Калвин стал испытующе вглядываться в его лицо взглядом диагностика, взглядом судьи. Такого взгляда Бред у него никогда не видел.
— Но ты правда приехал бы только для этого? — по-прежнему не сводя с него глаз, спросил Калвин.
Под этим взглядом Бред съёжился, сам не понимая почему.
— Послушай, — сказал он ворчливо, — я могу только вот так ответить на твой вопрос. Давай будем объективны. Отбросим предвзятость. Эта сцена — между тобой и твоим слугой покорным — кульминационная, как выражаемся мы, сценаристы. Без неё не обойтись. Неизбежная конфронтация. Необходима для симметрии. Её требует внутренняя логика. Давай же и мы, бедные марионетки, подчинимся закону симметрии и внутренней логике, а тогда слова сами, непрошеные, придут на язык. И смысл их проявится… — Он вдруг осёкся. — Господи! — сказал он. — Я понимаю, что это не сценарное совещание. А настоящее. Ж-и-з-н-ь.

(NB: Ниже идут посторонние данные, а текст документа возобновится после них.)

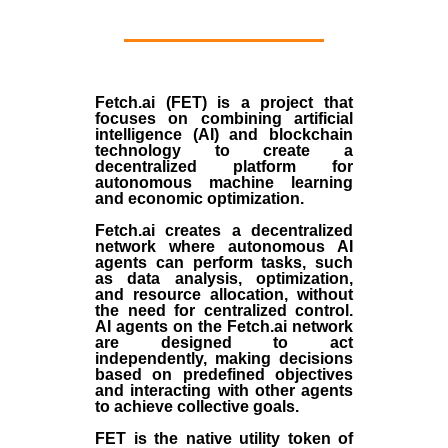
Fetch.ai (FET) is a project that
focuses on combining artificial
intelligence (AI) and blockchain
technology to create a
decentralized platform for
autonomous machine learning
and economic optimization.
Fetch.ai creates a decentralized
network where autonomous AI
agents can perform tasks, such
as data analysis, optimization,
and resource allocation, without
the need for centralized control.
AI agents on the Fetch.ai network
are designed to act
independently, making decisions
based on predefined objectives
and interacting with other agents
to achieve collective goals.
FET is the native utility token of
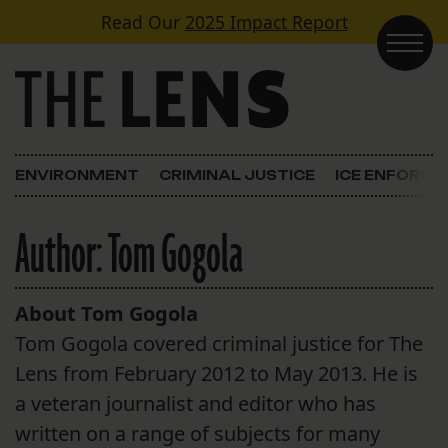
Skip to content
Read Our
2025 Impact Report
Main Navigation
ENVIRONMENT
CRIMINAL JUSTICE
ICE ENFORC
Author:
Tom Gogola
About Tom Gogola
Tom Gogola covered criminal justice for The
Lens from February 2012 to May 2013. He is
a veteran journalist and editor who has
written on a range of subjects for many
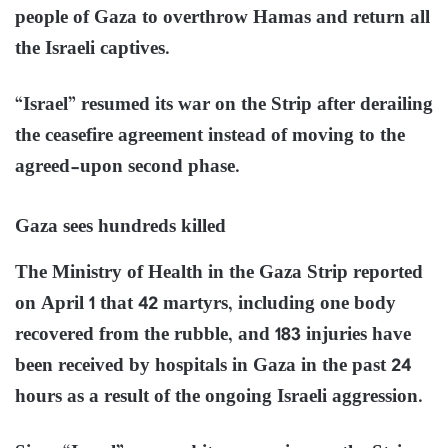
people of Gaza to overthrow Hamas and return all
the Israeli captives.
“Israel” resumed its war on the Strip after derailing
the ceasefire agreement instead of moving to the
agreed-upon second phase.
Gaza sees hundreds killed
The Ministry of Health in the Gaza Strip reported
on April 1 that 42 martyrs, including one body
recovered from the rubble, and 183 injuries have
been received by hospitals in Gaza in the past 24
hours as a result of the ongoing Israeli aggression.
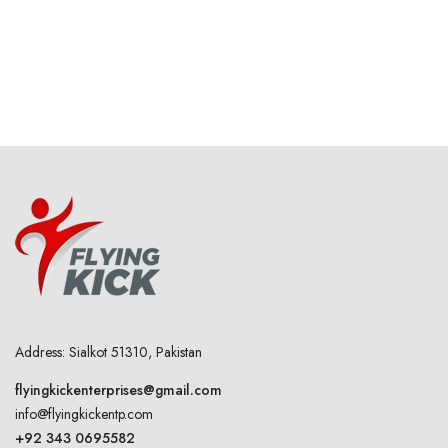
Address: Sialkot 51310, Pakistan
flyingkickenterprises@gmail.com
info@flyingkickentp.com
+92 343 0695582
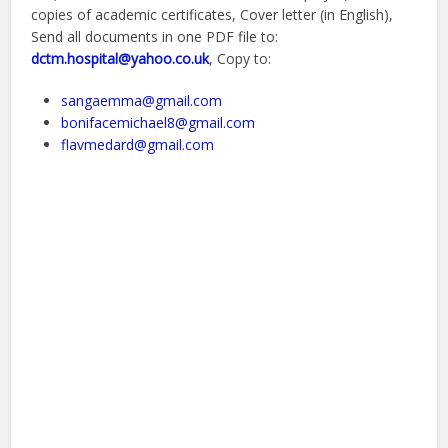
copies of academic certificates, Cover letter (in English),
Send all documents in one PDF file to:
dctm.hospital@yahoo.co.uk
, Copy to:
sangaemma@gmail.com
bonifacemichael8@gmail.com
flavmedard@gmail.com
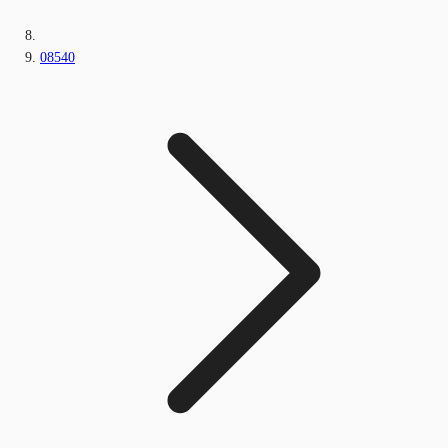
08540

— Единственная, которая нам дана, — тихо вставил Калвин.
Бред стоял, он был подавлен. Болела нога.
— Сядь, — сказал Калвин, — не надо перетруждать ногу.
Бред сел на стул. Он следил за тем, как Калвин подошёл к столу и стал вертеть ножницы.
— Как поживает Мэгги? — внезапно спросил он, продолжая вертеть ножницы.
— Хорошо, — сказал Бред. — Они живут на каком-то греческим острове. В Эгейском море. Ну да, в пастушеской хижине и читают Софокла. Во всяком случае, Яша его читает, и ручаюсь, что в подлиннике, а Мэгги в это время одной рукой раздувает костёр из хвороста, помахивая высохшим крылом чайки, а другой мешает суп, думаю, что ложкой, искусно вырезанной из козлиного рога. Кстати, она беременна.
Человек, возившийся с ножницами, положил их на стол, поднял голову и спокойно взглянул на Бреда.
— Я рад, — сказал он.
— Но вернёмся к гениальному Яше, — продолжал Бред, — он там собирается снимать фильм. Что-то целомудренное по чувству и классическое по форме.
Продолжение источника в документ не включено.